Leão XIV acompanha ‘com dor’ o que está acontecendo na Ucrânia

Depois da oração mariana, o papa mostrou preocupação com as consequências da guerra na Ucrânia, que continua sendo "atingida por ataques contínuos, que deixam populações inteiras expostas ao frio do inverno".

“Acompanho com dor o que está a acontecer, estou próximo e rezo por quem sofre. O prolongamento das hostilidades, com consequências cada vez mais graves para os civis, aumenta a divisão entre os povos e afasta uma paz justa e duradoura. Convido todos a intensificar ainda mais os esforços para pôr fim a esta guerra”, declarou Leão XIV pedindo: “Oremos pela paz: na Ucrânia, no Médio Oriente e em todas as regiões onde, infelizmente, se combate por interesses que não são os dos povos. A paz constrói-se respeitando os povos!”.

O papa também lembrou que, neste domingo, 25 de janeiro, a Igreja celebra o "Domingo da Palavra de Deus", instituído há sete anos pelo seu antecessor, Francisco "para promover em toda a Igreja o conhecimento da Sagrada Escritura e a atenção à Palavra de Deus, na Liturgia e na vida das comunidades".

"Agradeço e encorajo todos os que se empenham com fé e amor em prol deste fim prioritário", disse Leão XIV.

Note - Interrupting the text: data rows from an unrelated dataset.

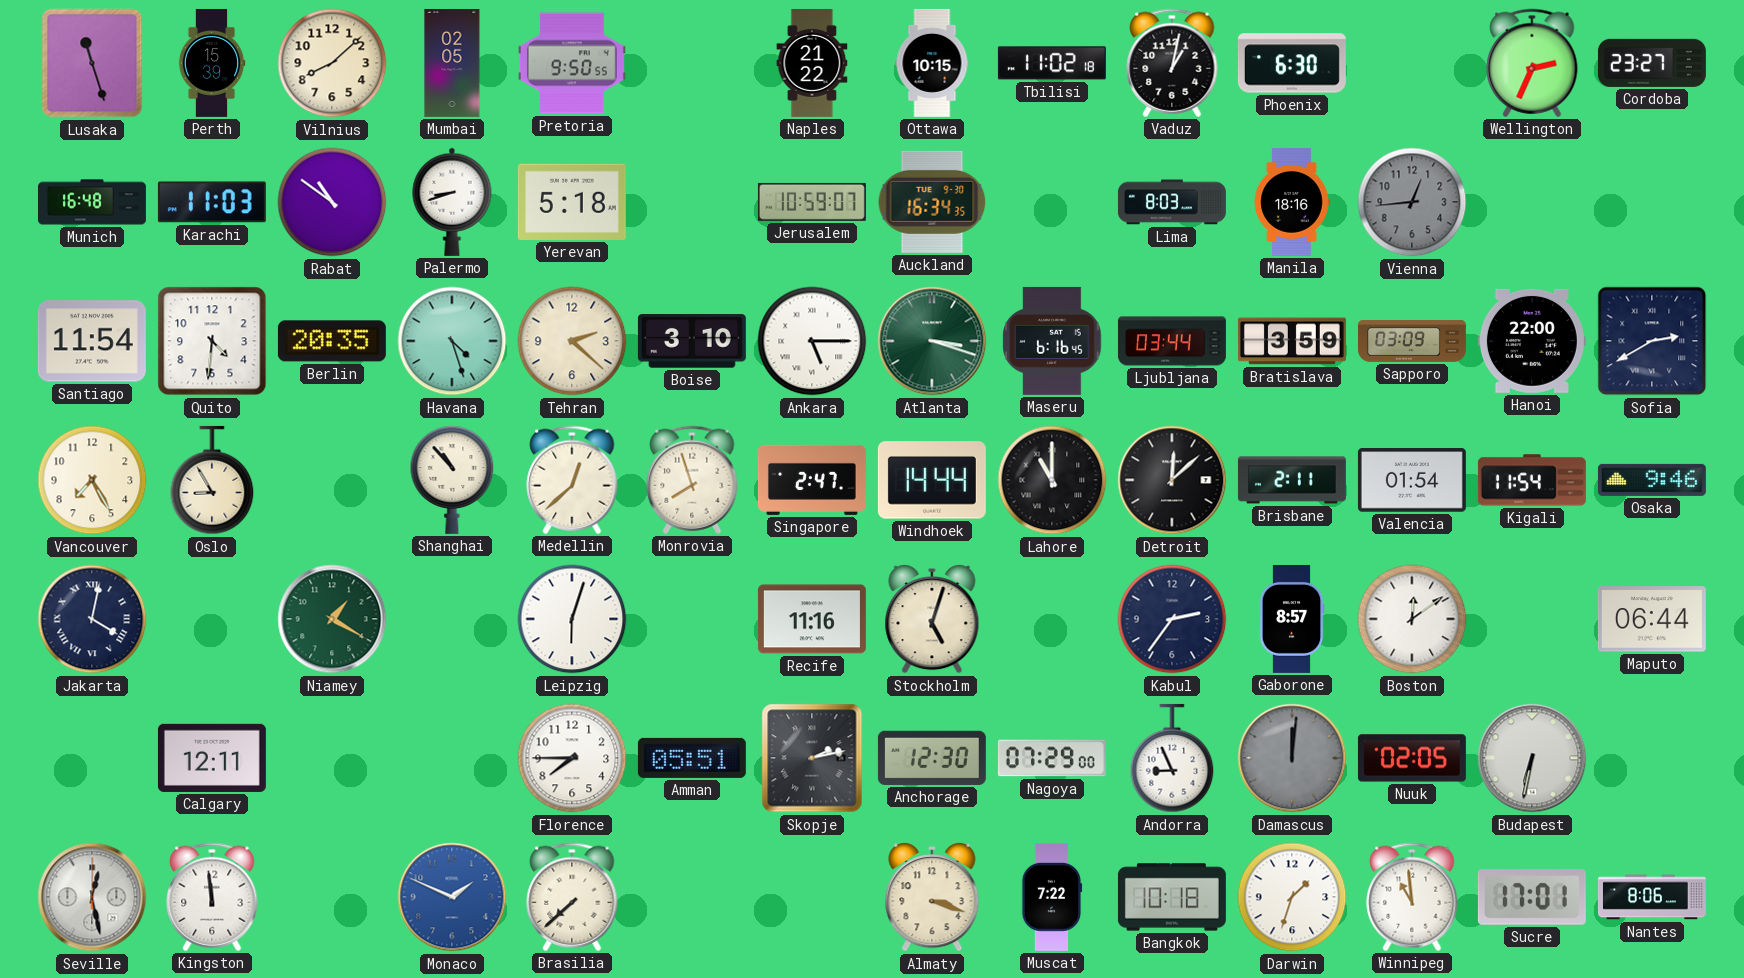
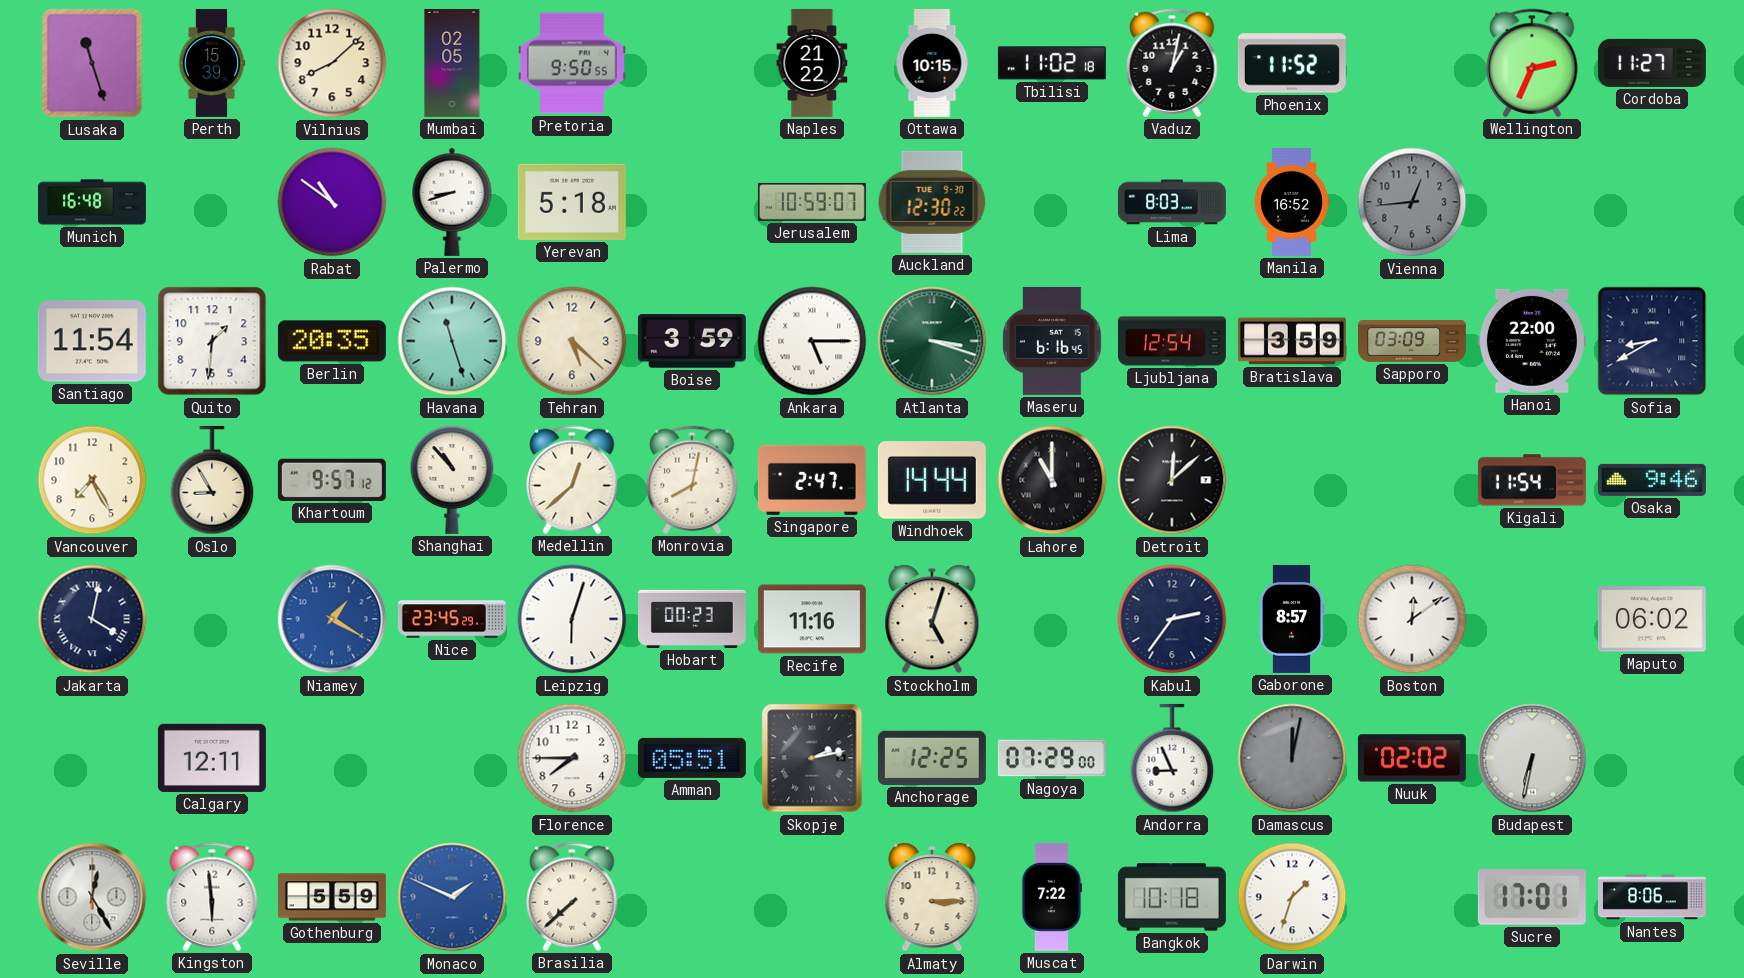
Phoenix: 6:30 -> 11:52
Cordoba: 23:27 -> 11:27
Karachi: 11:03 -> none
Auckland: 16:34 -> 12:30
Manila: 18:16 -> 16:52
Quito: 4:31 -> 1:31
Havana: 4:27 -> 11:27
Tehran: 2:22 -> 5:22
Boise: 3:10 -> 3:59
Ljubljana: 03:44 -> 12:54
Sofia: 2:40 -> 8:40
Khartoum: none -> 9:57
Monrovia: 7:57 -> 8:02
Brisbane: 2:11 -> none
Valencia: 01:54 -> none
Niamey dial: green -> blue
Nice: none -> 23:45
Hobart: none -> 00:23
Maputo: 06:44 -> 06:02
Anchorage: 12:30 -> 12:25
Damascus: 12:01 -> 12:02
Nuuk: 02:05 -> 02:02
Seville: 12:28 -> 12:25
Kingston: 11:59 -> 5:59
Gothenburg: none -> 5:59
Almaty: 3:18 -> 3:15
Winnipeg: 10:59 -> none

“Hoje é o Dia Mundial dos Leprosos. Expresso a minha solidariedade a todas as pessoas atingidas por esta doença”, expressou o papa lembrando também que neste domingo "conclui-se a Semana de Oração pela Unidade dos Cristãos".

“De tarde, como é tradição, celebrarei as Vésperas na Basílica de São Paulo Fora dos Muros, com os representantes das outras confissões cristãs. Agradeço aos que participarão, também através dos meios de comunicação, e desejo a todos um bom domingo”, concluiu.